Here are some entries. Print them exactly as they are.

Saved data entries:
════

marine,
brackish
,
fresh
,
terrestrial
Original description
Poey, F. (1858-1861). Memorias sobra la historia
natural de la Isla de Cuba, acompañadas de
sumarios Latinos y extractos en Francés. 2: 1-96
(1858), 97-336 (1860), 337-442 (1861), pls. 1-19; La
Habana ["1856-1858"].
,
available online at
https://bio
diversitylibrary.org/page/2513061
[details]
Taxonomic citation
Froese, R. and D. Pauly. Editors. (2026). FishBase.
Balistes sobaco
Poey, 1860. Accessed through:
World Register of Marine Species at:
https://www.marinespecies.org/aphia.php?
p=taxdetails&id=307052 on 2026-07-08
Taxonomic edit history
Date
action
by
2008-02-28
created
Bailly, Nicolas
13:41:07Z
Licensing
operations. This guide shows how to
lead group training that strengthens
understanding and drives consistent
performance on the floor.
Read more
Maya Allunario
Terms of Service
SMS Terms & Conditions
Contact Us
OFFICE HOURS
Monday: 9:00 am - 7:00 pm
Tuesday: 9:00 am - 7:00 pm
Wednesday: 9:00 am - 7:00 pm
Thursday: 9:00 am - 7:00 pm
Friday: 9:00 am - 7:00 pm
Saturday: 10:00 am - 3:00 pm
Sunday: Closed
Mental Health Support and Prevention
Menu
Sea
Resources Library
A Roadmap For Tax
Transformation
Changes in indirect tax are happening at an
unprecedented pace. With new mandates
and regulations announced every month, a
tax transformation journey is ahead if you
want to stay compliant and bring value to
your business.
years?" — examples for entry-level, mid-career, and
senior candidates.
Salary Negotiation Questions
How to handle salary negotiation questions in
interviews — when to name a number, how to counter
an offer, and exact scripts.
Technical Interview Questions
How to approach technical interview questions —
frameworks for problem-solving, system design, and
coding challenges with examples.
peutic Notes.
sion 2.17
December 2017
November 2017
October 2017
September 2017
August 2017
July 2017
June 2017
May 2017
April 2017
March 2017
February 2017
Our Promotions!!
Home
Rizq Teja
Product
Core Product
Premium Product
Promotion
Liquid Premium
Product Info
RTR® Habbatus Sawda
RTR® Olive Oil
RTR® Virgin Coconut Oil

════

Solution below:
marine,
brackish
,
fresh
,
terrestrial
Original description
Poey, F. (1858-1861). Memorias sobra la historia
natural de la Isla de Cuba, acompañadas de
sumarios Latinos y extractos en Francés. 2: 1-96
(1858), 97-336 (1860), 337-442 (1861), pls. 1-19; La
Habana ["1856-1858"].
,
available online at
https://bio
diversitylibrary.org/page/2513061
[details]
Taxonomic citation
Froese, R. and D. Pauly. Editors. (2026). FishBase.
Balistes sobaco
Poey, 1860. Accessed through:
World Register of Marine Species at:
https://www.marinespecies.org/aphia.php?
p=taxdetails&id=307052 on 2026-07-08
Taxonomic edit history
Date
action
by
2008-02-28
created
Bailly, Nicolas
13:41:07Z
Licensing
operations. This guide shows how to
lead group training that strengthens
understanding and drives consistent
performance on the floor.
Read more
Maya Allunario
Terms of Service
SMS Terms & Conditions
Contact Us
OFFICE HOURS
Monday: 9:00 am - 7:00 pm
Tuesday: 9:00 am - 7:00 pm
Wednesday: 9:00 am - 7:00 pm
Thursday: 9:00 am - 7:00 pm
Friday: 9:00 am - 7:00 pm
Saturday: 10:00 am - 3:00 pm
Sunday: Closed
Mental Health Support and Prevention
Menu
Sea
Resources Library
A Roadmap For Tax
Transformation
Changes in indirect tax are happening at an
unprecedented pace. With new mandates
and regulations announced every month, a
tax transformation journey is ahead if you
want to stay compliant and bring value to
your business.
years?" — examples for entry-level, mid-career, and
senior candidates.
Salary Negotiation Questions
How to handle salary negotiation questions in
interviews — when to name a number, how to counter
an offer, and exact scripts.
Technical Interview Questions
How to approach technical interview questions —
frameworks for problem-solving, system design, and
coding challenges with examples.
peutic Notes.
sion 2.17
December 2017
November 2017
October 2017
September 2017
August 2017
July 2017
June 2017
May 2017
April 2017
March 2017
February 2017
Our Promotions!!
Home
Rizq Teja
Product
Core Product
Premium Product
Promotion
Liquid Premium
Product Info
RTR® Habbatus Sawda
RTR® Olive Oil
RTR® Virgin Coconut Oil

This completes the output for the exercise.